Giridharadas criticizes the prevalent “do good” agenda. CSR campaigns, “conscious consumerism”, funds, fellowships — they’re all targeted, quantified bandaids that corporates use to make up for the more indirect consequences of operating within a capitalist, unequal system. Just as the corporates do, we as individuals exploit the numbers to feel better about our actions. As a writer, I know I feel better when I see more likes and shares — but that isn’t necessarily indicative of the value, or integrity, of my message.
I see this phenomenon so often in the realm of fintech. Everyone wants to revolutionize the future of finances and use money as a medium to uplift and empower communities. I believe in this, too. However, I also think that changing the front end of economic interactions is vastly insufficient. So what if we all carry crypto wallets instead of hard cash? Inequality persists even under the guise of a much cooler UI. This is the danger for designers and entrepreneurs: changing how something looks, or the words we use to describe it, doesn’t change how it fundamentally operates.

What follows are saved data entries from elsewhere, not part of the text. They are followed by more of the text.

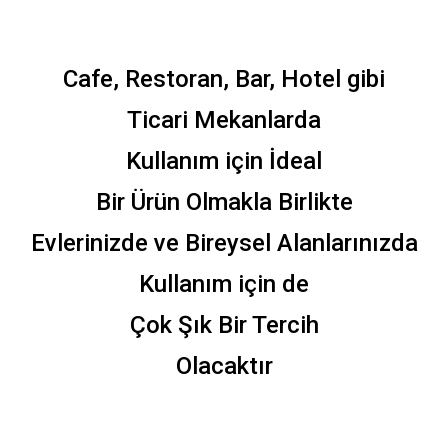
Cafe, Restoran, Bar, Hotel gibi
Ticari Mekanlarda
Kullanım için İdeal
Bir Ürün Olmakla Birlikte
Evlerinizde ve Bireysel Alanlarınızda
Kullanım için de
Çok Şık Bir Tercih
Olacaktır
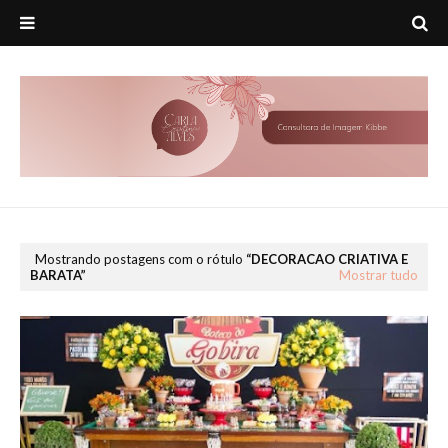
Mostrando postagens com o rótulo
DECORACAO CRIATIVA E
BARATA
Mostrar tudo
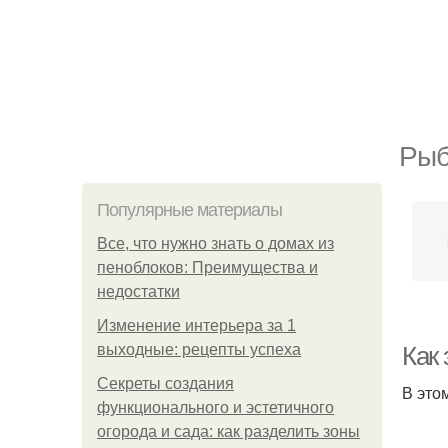
Рыб
Популярные материалы
Все, что нужно знать о домах из
пеноблоков: Преимущества и
недостатки
Изменение интерьера за 1
выходные: рецепты успеха
Как
Секреты создания
В это
функционального и эстетичного
огорода и сада: как разделить зоны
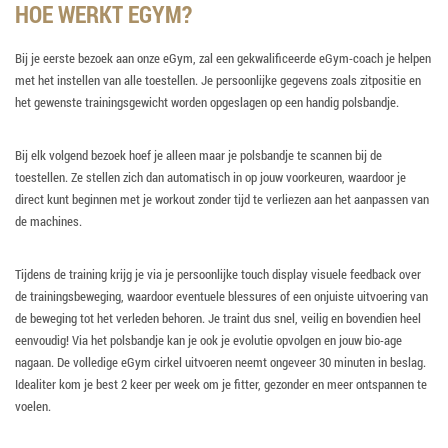
HOE WERKT EGYM?
Bij je eerste bezoek aan onze eGym, zal een gekwalificeerde eGym-coach je helpen
met het instellen van alle toestellen. Je persoonlijke gegevens zoals zitpositie en
het gewenste trainingsgewicht worden opgeslagen op een handig polsbandje.
Bij elk volgend bezoek hoef je alleen maar je polsbandje te scannen bij de
toestellen. Ze stellen zich dan automatisch in op jouw voorkeuren, waardoor je
direct kunt beginnen met je workout zonder tijd te verliezen aan het aanpassen van
de machines.
Tijdens de training krijg je via je persoonlijke touch display visuele feedback over
de trainingsbeweging, waardoor eventuele blessures of een onjuiste uitvoering van
de beweging tot het verleden behoren. Je traint dus snel, veilig en bovendien heel
eenvoudig! Via het polsbandje kan je ook je evolutie opvolgen en jouw bio-age
nagaan. De volledige eGym cirkel uitvoeren neemt ongeveer 30 minuten in beslag.
Idealiter kom je best 2 keer per week om je fitter, gezonder en meer ontspannen te
voelen.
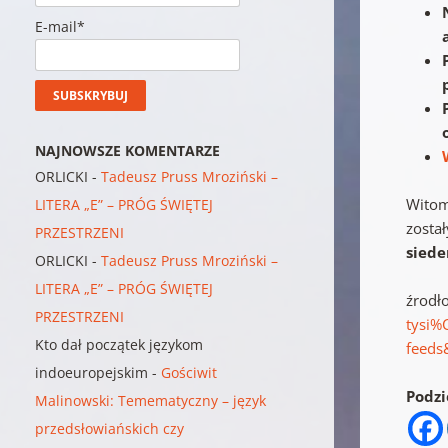
E-mail*
NAJNOWSZE KOMENTARZE
ORLICKI
-
Tadeusz Pruss Mroziński –
Witom
LITERA „E” – PRÓG ŚWIĘTEJ
zosta
PRZESTRZENI
sied
ORLICKI
-
Tadeusz Pruss Mroziński –
LITERA „E” – PRÓG ŚWIĘTEJ
źrodł
PRZESTRZENI
tysi%
Kto dał początek językom
feeds
indoeuropejskim
-
Gościwit
Podzie
Malinowski: Temematyczny – język
przedsłowiańskich czy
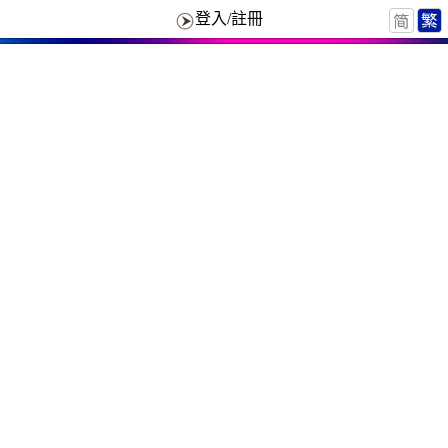
登入/註冊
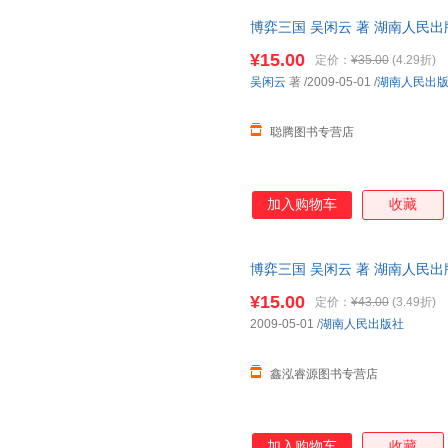
博弈三国 吴闲云 著 湖南人民
单秒杀，欢迎选购！
¥15.00
定价：
¥35.00
(4.29折)
吴闲云
著
/2009-05-01
/
湖南人民出
聪腾图书专营店
加入购物车
收藏
博弈三国 吴闲云 著 湖南人民
单秒杀，欢迎选购！
¥15.00
定价：
¥43.00
(3.49折)
2009-05-01
/
湖南人民出版社
鑫泓睿源图书专营店
加入购物车
收藏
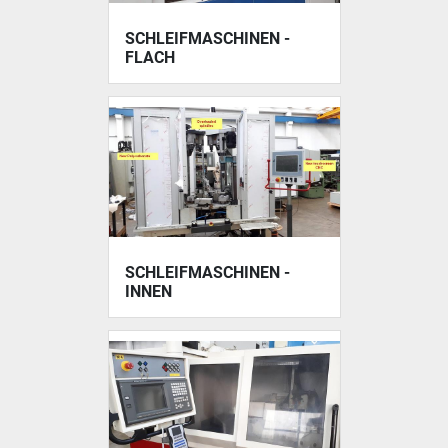
SCHLEIFMASCHINEN -
FLACH
SCHLEIFMASCHINEN -
INNEN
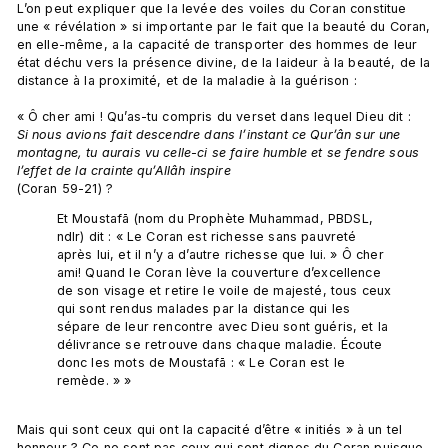
L’on peut expliquer que la levée des voiles du Coran constitue 
une « révélation » si importante par le fait que la beauté du Coran, 
en elle-même, a la capacité de transporter des hommes de leur 
état déchu vers la présence divine, de la laideur à la beauté, de la 
distance à la proximité, et de la maladie à la guérison :

« Ô cher ami ! Qu’as-tu compris du verset dans lequel Dieu dit : 
Si nous avions fait descendre dans l’instant ce Qur’ân sur une 
montagne, tu aurais vu celle-ci se faire humble et se fendre sous 
l’effet de la crainte qu’Allâh inspire 
Et Moustafā (nom du Prophète Muhammad, PBDSL, 
ndlr) dit : « Le Coran est richesse sans pauvreté 
après lui, et il n’y a d’autre richesse que lui. » Ô cher 
ami! Quand le Coran lève la couverture d’excellence 
de son visage et retire le voile de majesté, tous ceux 
qui sont rendus malades par la distance qui les 
sépare de leur rencontre avec Dieu sont guéris, et la 
délivrance se retrouve dans chaque maladie. Écoute 
donc les mots de Moustafā : « Le Coran est le 
remède. » »
Mais qui sont ceux qui ont la capacité d’être « initiés » à un tel 
honneur ? Ce ne sont pas ceux qui sont dignes du Coran puisque, 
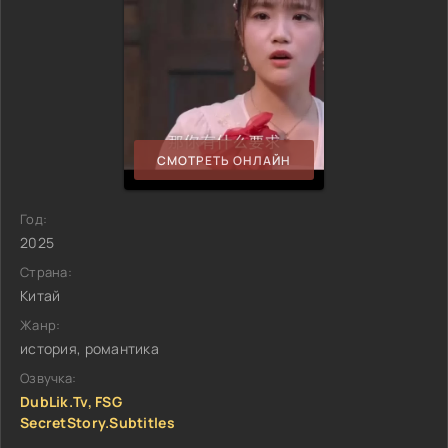
СМОТРЕТЬ ОНЛАЙН
Год:
2025
Страна:
Китай
Жанр:
история, романтика
Озвучка:
DubLik.Tv, FSG
SecretStory.Subtitles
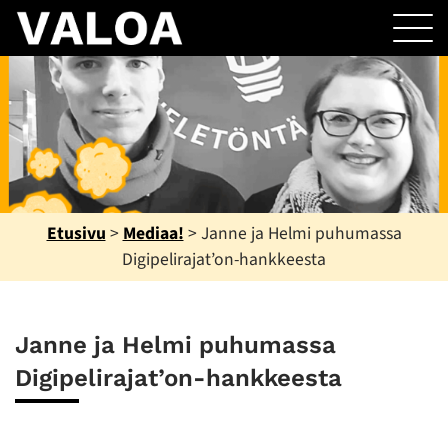
Etusivu
>
Mediaa!
>
Janne ja Helmi puhumassa
Digipelirajat’on-hankkeesta
Janne ja Helmi puhumassa
Digipelirajat’on-hankkeesta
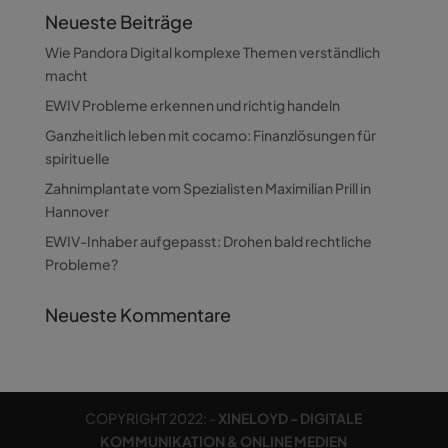
Neueste Beiträge
Wie Pandora Digital komplexe Themen verständlich
macht
EWIV Probleme erkennen und richtig handeln
Ganzheitlich leben mit cocamo: Finanzlösungen für
spirituelle
Zahnimplantate vom Spezialisten Maximilian Prill in
Hannover
EWIV-Inhaber aufgepasst: Drohen bald rechtliche
Probleme?
Neueste Kommentare
COPYRIGHT 2022: -
XINELOYD - DIGITALE
KOMMUNIKATION & ONLINE MEDIEN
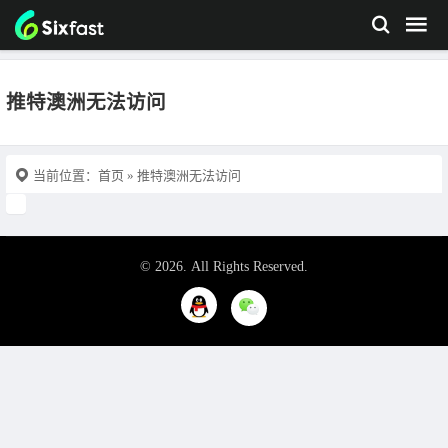
推特澳洲无法访问
当前位置：
首页
» 推特澳洲无法访问
© 2026. All Rights Reserved.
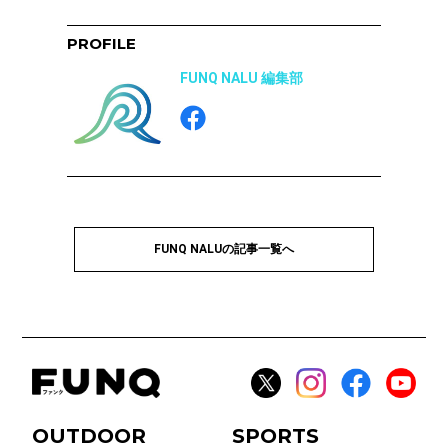
PROFILE
FUNQ NALU 編集部
FUNQ NALUの記事一覧へ
OUTDOOR
SPORTS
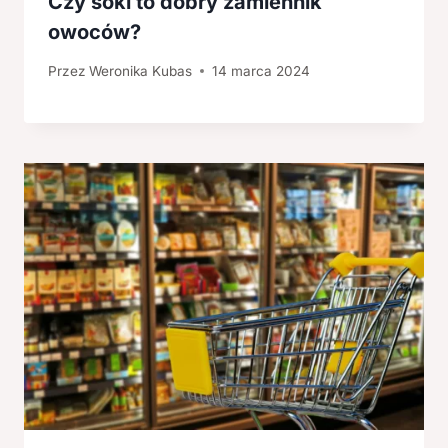
Czy soki to dobry zamiennik
owoców?
Przez
Weronika Kubas
14 marca 2024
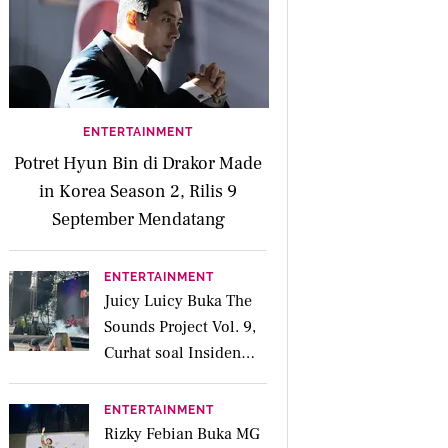
ENTERTAINMENT
Potret Hyun Bin di Drakor Made
in Korea Season 2, Rilis 9
September Mendatang
ENTERTAINMENT
Juicy Luicy Buka The
Sounds Project Vol. 9,
Curhat soal Insiden
Salah Kostum
ENTERTAINMENT
Rizky Febian Buka MG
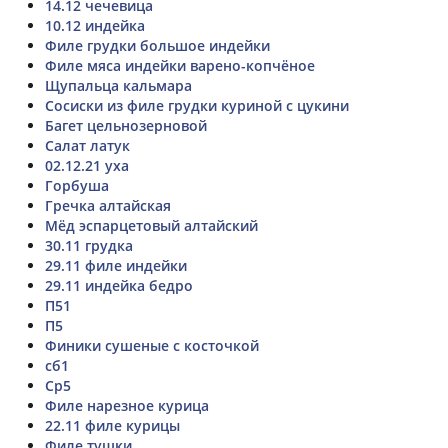
14.12 чечевица
10.12 индейка
Филе грудки большое индейки
Филе мяса индейки варено-копчёное
Щупальца кальмара
Сосиски из филе грудки куриной с цукини
Багет цельнозерновой
Салат латук
02.12.21 уха
Горбуша
Гречка алтайская
Мёд эспарцетовый алтайский
30.11 грудка
29.11 филе индейки
29.11 индейка бедро
П51
П5
Финики сушеные с косточкой
сб1
Ср5
Филе нарезное курица
22.11 филе курицы
Филе тушки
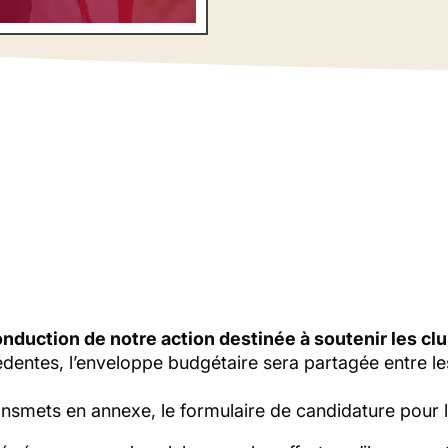
Saison 2024-2025
onduction de notre action destinée à soutenir les clu
ntes, l’enveloppe budgétaire sera partagée entre les 
ransmets en annexe, le formulaire de candidature pour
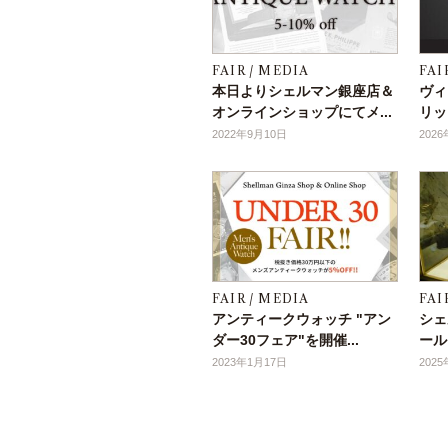
FAIR / MEDIA
FAI
本日よりシェルマン銀座店＆
ヴィ
オンラインショップにてメ...
リッ
2022年9月10日
202
FAIR / MEDIA
FAI
アンティークウォッチ "アン
シェ
ダー30フェア"を開催...
ール
2023年1月17日
202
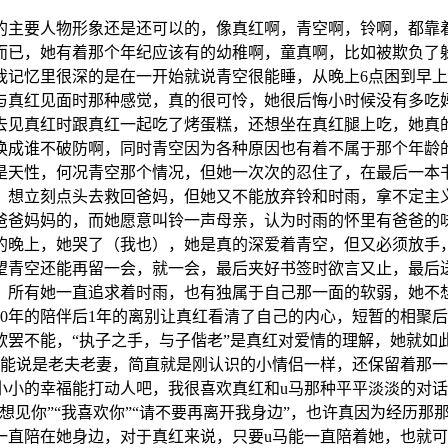
主要人物形象还是还可以的，像真红啊，青空啊，铃啊，都靠
而已，她有着那个年纪应该有的幼稚啊，童真啊，比如被欺负了
记忆里很深的是在一开始就说青空很能睡，从晚上6点困到早上
与真红见面时那种感觉，真的很可怜，她很后悔小时候没有多吃
去见真红时跟真红一起吃了烤蛋糕，还想坐在真红腿上吃，她真
换成谁不破防啊，同时青空因为各种原因也有着不属于那个年龄
是天性，何况青空那个情况，但她一次次的忍住了，在最后一本
，想立刻点头去救回爸妈，但她又不能放弃铃和时雨，拿不定主
视爸爸妈妈的，而她愿意叫铃一声母亲，认为时雨的怀里有爸爸的
的晚上，她哭了（我也），她是真的深爱着青空，但又必须放手，
望青空还能再留一会，就一会，最后夹好书签时欲言又止，最后
，所有她一直追求着时雨，也有独属于自己那一面的软弱，她不
0年的陪伴后1年的离别让真红看清了自己的内心，短暂的相聚
人欲罢不能，“执子之手，与子偕老”是真红对爱情的理解，她就
不能说是老夫老妻，简直就是刚认识的小情侣一样，还保留着那
小的幸福能打动人吧，我很喜欢真红和u马那种平平淡淡的对话
想见你”“我喜欢你”“请不要再离开我身边”，也许真因为经历
一直陪在她身边，对于真红来说，只要u马能一直陪着她，也就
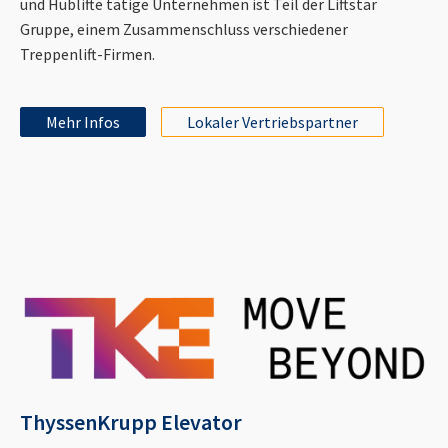
und Hublifte tätige Unternehmen ist Teil der Liftstar
Gruppe, einem Zusammenschluss verschiedener
Treppenlift-Firmen.
Mehr Infos
Lokaler Vertriebspartner
ThyssenKrupp Elevator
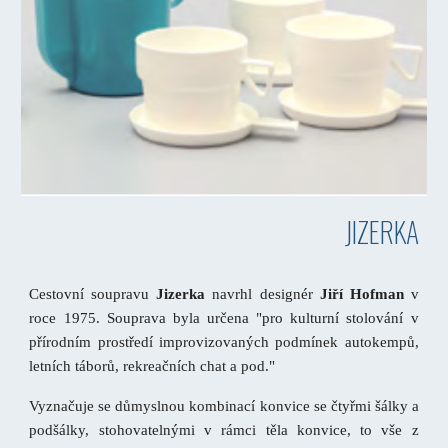
JIZERKA
Cestovní soupravu
Jizerka
navrhl designér
Jiří Hofman
v
roce 1975. Souprava byla určena "pro kulturní stolování v
přírodním prostředí improvizovaných podmínek autokempů,
letních táborů, rekreačních chat a pod."
Vyznačuje se důmyslnou kombinací konvice se čtyřmi šálky a
podšálky, stohovatelnými v rámci těla konvice, to vše z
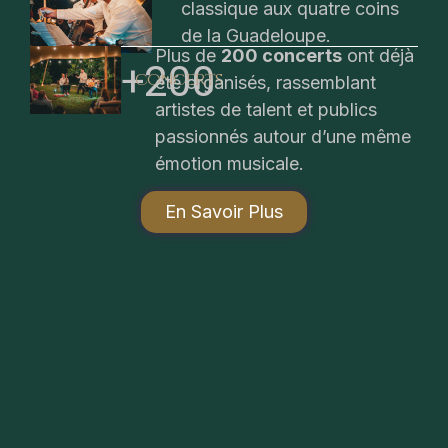
classique aux quatre coins
de la Guadeloupe.
Plus de
200 concerts
ont déjà
+
200
concerts
été organisés, rassemblant
artistes de talent et publics
passionnés autour d’une même
émotion musicale.
En Savoir Plus
P
d
fe
N
B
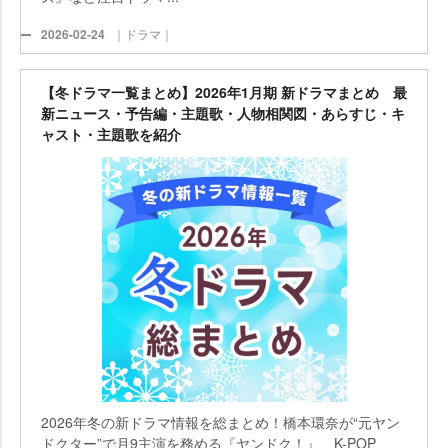
2026-02-24
｜ドラマ｜
【冬ドラマ一覧まとめ】2026年1月期 新ドラマまとめ 最
新ニュース・予告編・主題歌・人物相関図・あらすじ・キ
ャスト・主題歌を紹介
2026年冬の新ドラマ情報を総まとめ！橋本環奈が“元ヤン
ドクター”で月9主演を務める『ヤンドク！』、K-POP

“Sometimes I wonder whether these various forms of giving back have become to our era what the papal indulgence was in the middle ages, a relatively inexpensive way of getting oneself seemingly in the right side of justice without having to alter the fundamental of a long life.” Anand Giridharadas
Hitting Home
“We don’t acknowledge the complexity of our darkness,” says Giridharadas. How painful to discover the truth of this! Just because I travel the world and gain a global perspective on the world’s problems does not lessen the hurt I inflict on my environment.
I am slowly awakening to the risk of too much positivity and self-belief. I find it ironic that my generation suffers a great deal from mental health issues, yet at the same time, at every turn, we’re suffocated with affirmation that we’re the answer to the world’s problems. In the circles that I operate in, the sentiment is almost nauseating. As long as you fit a certain type (young, educated, privileged), you gain an automatic exemption from more rigorous scrutiny. My biggest disappointment with my circumstances is that I don’t get morally challenged nearly enough, and because I am constrained by moving from place to place on a constant basis, I’m never called to any long-term action towards justice.
We cannot rely on economic language as a useful guide for how we should live together. It will leave us morally bankrupt. Giridharadas points out that “one of the surest ways to allow even well-meaning people to uphold an unjust system is through culture and vocabulary.” The language of money has become the guide we use to shape the kind of world we want to live in. At a macro level, the emphasis on job creation and real growth is shadowed by interest rates, the debt-to-GDP ratio and economic output. At an individual and community level, we measure our state of wellbeing by how much money we have in our bank account and our ability to accumulate — and express — material wealth. Our entire relationship with money is narrow, unhealthy, and fear-based. Perhaps if we shifted our focus from giving more to taking less, we’d relinquish the need to hoard, keep score and check our moral balance.